In November, Julianne McCall (left) took a break from her Fulbright assistantship in Sweden to catch up with some go-getting chums in London. Cora Walsh ’06 (center) is using her Truman Scholarship to earn a master of science in health, community, and development from the Institute of Social Psychology at the London School of Economics and Political Science. She is focusing on the effectiveness of UK-based HIV/AIDS prevention organizations working in
sub-Saharan Africa, especially Tanzania. Fulbright Scholar Mary Ann Miller ’04 is studying the history, lifestyle, and cultural and intellectual identity of the Swiss Brethren in the Universitåt Bern Science of Religion Department in Berne, Switzerland.
Of the 540 students who earned diplomas from Denison University last May, Julianne McCall ’06 was the only one with an independently designed major, “neuroscience,” and the only one who needed 103 credits to complete it successfully—three times as many required for most majors.
Why neuroscience and why so many courses? McCall’s curiosity of the field was piqued because her younger sister had been diagnosed at birth with arrested hydrocephalus, had survived a coma and many seizures, and finally was diagnosed with autism. According to her adviser, psychology professor Susan Kennedy, McCall knew exactly what she wanted to take when she came to Denison. Recognizing that neuroscience is interdisciplinary by nature, McCall decided that she needed courses in psychology, biology, chemistry, math, physics, and computer science.

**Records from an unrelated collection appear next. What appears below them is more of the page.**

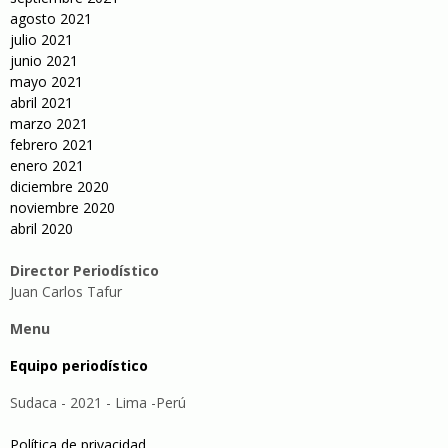
agosto 2021
julio 2021
junio 2021
mayo 2021
abril 2021
marzo 2021
febrero 2021
enero 2021
diciembre 2020
noviembre 2020
abril 2020
Director Periodístico
Juan Carlos Tafur
Menu
Equipo periodístico
Sudaca - 2021 - Lima -Perú
Política de privacidad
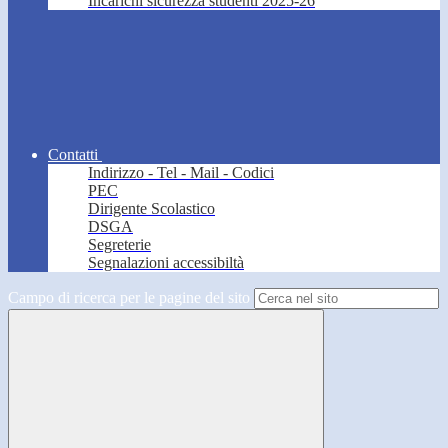
Incarichi sicurezza studenti 2025-26
Contatti
Indirizzo - Tel - Mail - Codici
PEC
Dirigente Scolastico
DSGA
Segreterie
Segnalazioni accessibiltà
Campo di ricerca per le pagine del sito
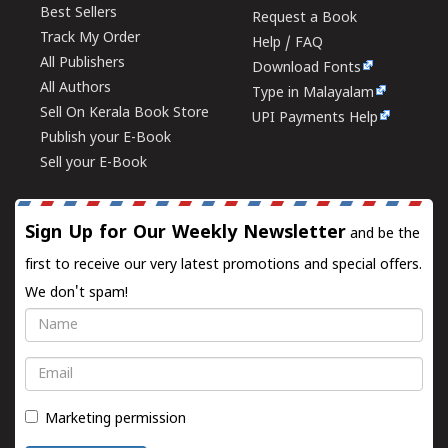
Best Sellers
Request a Book
Track My Order
Help / FAQ
All Publishers
Download Fonts
All Authors
Type in Malayalam
Sell On Kerala Book Store
UPI Payments Help
Publish your E-Book
Sell your E-Book
Sign Up for Our Weekly Newsletter
and be the
first to receive our very latest promotions and special offers.
We don't spam!
Name
Email
Marketing permission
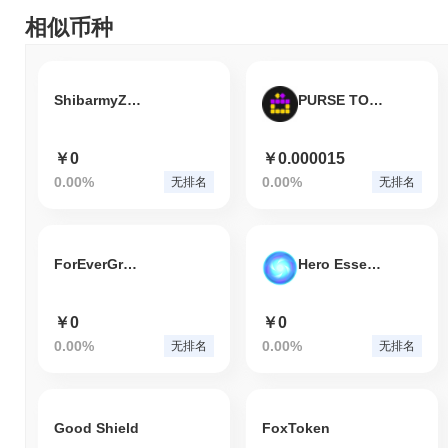
相似币种
ShibarmyZilla
PURSE TOKEN
￥0
￥0.000015
0.00%
0.00%
无排名
无排名
ForEverGrow Token
Hero Essence
￥0
￥0
0.00%
0.00%
无排名
无排名
Good Shield
FoxToken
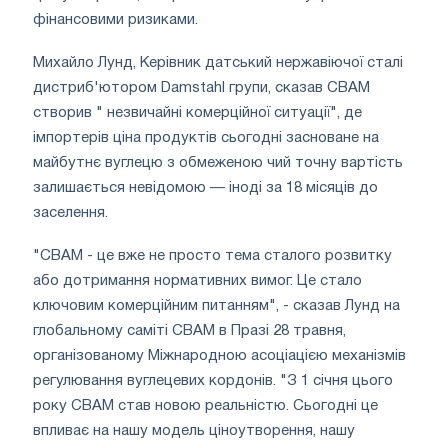
фінансовими ризиками.
Михайло Лунд, Керівник датський нержавіючої сталі
дистриб'ютором Damstahl групи, сказав CBAM
створив " незвичайні комерційної ситуації", де
імпортерів ціна продуктів сьогодні засноване на
майбутнє вуглецю з обмеженою чий точну вартість
залишається невідомою — іноді за 18 місяців до
заселення.
"CBAM - це вже не просто тема сталого розвитку
або дотримання нормативних вимог. Це стало
ключовим комерційним питанням", - сказав Лунд на
глобальному саміті CBAM в Празі 28 травня,
організованому Міжнародною асоціацією механізмів
регулювання вуглецевих кордонів. "З 1 січня цього
року CBAM став новою реальністю. Сьогодні це
впливає на нашу модель ціноутворення, нашу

McCall also understood that a booksmart neuroscientist must be research-savvy. In high school, she interned at Cleveland Clinic Neuroscience Labs and the Department of Neurosurgery. Later, while performing summer research as a Denison student, she interned at Stanford University and served a research fellowship at the University of California San Diego, studying the inhibition of nerve regeneration in humans with spinal cord injury. Her senior research, under the guidance of Denison biology professor Kristina Mead, investigated a novel method to study nerve regeneration in the crayfish olfactory system, and has been submitted for publication in Biological Bulletin. Said Mead, “She is a spectacular individual who operated more like a graduate student, taking ownership of the techniques we were using in the lab. She combined her passion for research with great leadership skills.”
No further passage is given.